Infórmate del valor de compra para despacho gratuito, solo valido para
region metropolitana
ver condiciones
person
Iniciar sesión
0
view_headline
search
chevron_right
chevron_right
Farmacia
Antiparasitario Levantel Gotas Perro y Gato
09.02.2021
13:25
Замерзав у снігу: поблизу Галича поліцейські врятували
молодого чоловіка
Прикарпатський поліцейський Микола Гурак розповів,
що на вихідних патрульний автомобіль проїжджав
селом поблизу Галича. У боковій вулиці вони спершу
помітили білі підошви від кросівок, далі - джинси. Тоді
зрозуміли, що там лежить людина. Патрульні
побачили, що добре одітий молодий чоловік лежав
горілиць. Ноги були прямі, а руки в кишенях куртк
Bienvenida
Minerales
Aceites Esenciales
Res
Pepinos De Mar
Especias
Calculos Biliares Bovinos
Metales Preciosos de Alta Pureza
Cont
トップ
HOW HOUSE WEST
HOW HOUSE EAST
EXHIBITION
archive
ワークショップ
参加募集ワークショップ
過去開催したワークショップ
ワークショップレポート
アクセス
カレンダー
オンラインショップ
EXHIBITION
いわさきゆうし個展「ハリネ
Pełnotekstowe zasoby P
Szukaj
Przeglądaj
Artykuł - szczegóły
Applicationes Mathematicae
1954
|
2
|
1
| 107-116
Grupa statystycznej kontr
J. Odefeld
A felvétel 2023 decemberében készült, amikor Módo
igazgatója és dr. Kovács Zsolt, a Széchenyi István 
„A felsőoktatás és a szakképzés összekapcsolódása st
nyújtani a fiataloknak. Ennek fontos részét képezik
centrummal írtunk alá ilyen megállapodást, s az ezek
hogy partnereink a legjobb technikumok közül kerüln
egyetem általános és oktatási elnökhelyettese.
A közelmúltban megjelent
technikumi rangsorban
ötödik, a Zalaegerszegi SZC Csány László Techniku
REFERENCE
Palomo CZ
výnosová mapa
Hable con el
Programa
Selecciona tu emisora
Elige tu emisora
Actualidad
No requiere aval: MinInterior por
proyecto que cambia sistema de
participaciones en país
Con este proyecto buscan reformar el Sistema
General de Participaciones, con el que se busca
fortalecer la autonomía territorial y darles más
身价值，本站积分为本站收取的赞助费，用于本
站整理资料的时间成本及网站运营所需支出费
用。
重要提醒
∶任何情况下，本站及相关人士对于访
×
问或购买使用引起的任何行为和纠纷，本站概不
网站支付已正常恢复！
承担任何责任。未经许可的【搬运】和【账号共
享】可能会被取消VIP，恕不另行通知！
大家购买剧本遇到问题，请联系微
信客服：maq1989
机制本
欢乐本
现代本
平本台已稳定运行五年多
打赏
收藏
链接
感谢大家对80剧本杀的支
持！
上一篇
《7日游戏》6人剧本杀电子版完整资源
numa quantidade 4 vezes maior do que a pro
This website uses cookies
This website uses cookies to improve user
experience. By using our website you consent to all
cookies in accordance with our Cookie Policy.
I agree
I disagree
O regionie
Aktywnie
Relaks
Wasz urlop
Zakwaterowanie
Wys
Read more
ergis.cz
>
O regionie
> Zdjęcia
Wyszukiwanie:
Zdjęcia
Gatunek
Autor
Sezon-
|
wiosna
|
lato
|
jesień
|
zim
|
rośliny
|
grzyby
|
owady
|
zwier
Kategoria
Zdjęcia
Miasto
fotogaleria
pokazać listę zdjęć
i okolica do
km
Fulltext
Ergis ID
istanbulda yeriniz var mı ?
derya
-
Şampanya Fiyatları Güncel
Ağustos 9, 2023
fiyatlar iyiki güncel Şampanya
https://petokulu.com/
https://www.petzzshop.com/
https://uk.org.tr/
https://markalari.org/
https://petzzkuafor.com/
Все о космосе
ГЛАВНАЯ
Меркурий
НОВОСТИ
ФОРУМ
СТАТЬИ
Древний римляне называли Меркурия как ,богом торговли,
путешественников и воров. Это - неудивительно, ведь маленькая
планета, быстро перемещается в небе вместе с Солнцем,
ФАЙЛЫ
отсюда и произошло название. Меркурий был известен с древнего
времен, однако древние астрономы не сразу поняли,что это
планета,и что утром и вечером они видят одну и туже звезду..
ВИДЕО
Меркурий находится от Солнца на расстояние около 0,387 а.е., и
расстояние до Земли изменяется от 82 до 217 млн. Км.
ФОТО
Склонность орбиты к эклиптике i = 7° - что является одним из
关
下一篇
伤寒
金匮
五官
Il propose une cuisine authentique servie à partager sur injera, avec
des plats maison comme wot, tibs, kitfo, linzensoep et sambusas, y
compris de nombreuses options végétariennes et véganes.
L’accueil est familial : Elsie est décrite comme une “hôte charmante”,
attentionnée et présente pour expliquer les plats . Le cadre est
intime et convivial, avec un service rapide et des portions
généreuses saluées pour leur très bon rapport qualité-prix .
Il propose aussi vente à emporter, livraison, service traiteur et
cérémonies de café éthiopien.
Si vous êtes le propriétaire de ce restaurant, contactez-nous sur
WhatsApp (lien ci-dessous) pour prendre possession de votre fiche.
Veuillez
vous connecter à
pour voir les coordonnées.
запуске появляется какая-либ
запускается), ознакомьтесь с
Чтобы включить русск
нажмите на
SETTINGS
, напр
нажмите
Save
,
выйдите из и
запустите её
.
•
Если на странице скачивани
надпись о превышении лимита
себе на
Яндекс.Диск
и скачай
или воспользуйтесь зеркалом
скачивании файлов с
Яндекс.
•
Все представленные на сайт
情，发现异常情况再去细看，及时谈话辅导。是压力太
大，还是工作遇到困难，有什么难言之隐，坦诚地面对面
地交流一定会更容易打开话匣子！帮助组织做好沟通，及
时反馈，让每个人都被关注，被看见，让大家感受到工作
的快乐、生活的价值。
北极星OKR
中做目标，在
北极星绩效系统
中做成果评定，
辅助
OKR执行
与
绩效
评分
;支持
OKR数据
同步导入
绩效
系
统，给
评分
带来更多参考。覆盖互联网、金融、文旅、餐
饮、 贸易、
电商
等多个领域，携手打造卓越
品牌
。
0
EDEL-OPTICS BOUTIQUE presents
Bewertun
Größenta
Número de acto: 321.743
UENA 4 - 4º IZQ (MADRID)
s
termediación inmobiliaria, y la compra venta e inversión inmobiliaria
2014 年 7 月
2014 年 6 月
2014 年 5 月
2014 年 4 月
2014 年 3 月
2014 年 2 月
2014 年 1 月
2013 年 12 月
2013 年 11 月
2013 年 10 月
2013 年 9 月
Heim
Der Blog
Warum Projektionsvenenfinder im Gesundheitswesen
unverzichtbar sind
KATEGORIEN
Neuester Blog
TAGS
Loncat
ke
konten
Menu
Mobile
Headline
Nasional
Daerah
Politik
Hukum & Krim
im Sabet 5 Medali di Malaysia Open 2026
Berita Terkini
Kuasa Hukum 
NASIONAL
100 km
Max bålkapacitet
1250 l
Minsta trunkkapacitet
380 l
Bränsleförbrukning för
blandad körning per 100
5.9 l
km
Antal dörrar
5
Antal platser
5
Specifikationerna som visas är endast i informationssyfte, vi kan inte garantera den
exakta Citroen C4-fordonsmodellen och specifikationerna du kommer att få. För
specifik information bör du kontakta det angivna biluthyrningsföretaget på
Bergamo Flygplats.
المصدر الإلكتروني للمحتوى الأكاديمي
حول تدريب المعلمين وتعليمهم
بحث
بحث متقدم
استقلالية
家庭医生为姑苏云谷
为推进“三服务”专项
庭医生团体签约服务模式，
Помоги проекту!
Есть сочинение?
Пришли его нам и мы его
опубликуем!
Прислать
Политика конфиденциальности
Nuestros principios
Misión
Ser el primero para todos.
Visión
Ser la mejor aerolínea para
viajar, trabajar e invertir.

▶ Work instruction
Everything in the material above from the line that has "vous connecter à" through the line that has "Все представленные на сайт" must be duplicated exactly, with no other lines given.

▶ Reply to the task
vous connecter à
pour voir les coordonnées.
запуске появляется какая-либ
запускается), ознакомьтесь с
Чтобы включить русск
нажмите на
SETTINGS
, напр
нажмите
Save
,
выйдите из и
запустите её
.
•
Если на странице скачивани
надпись о превышении лимита
себе на
Яндекс.Диск
и скачай
или воспользуйтесь зеркалом
скачивании файлов с
Яндекс.
•
Все представленные на сайт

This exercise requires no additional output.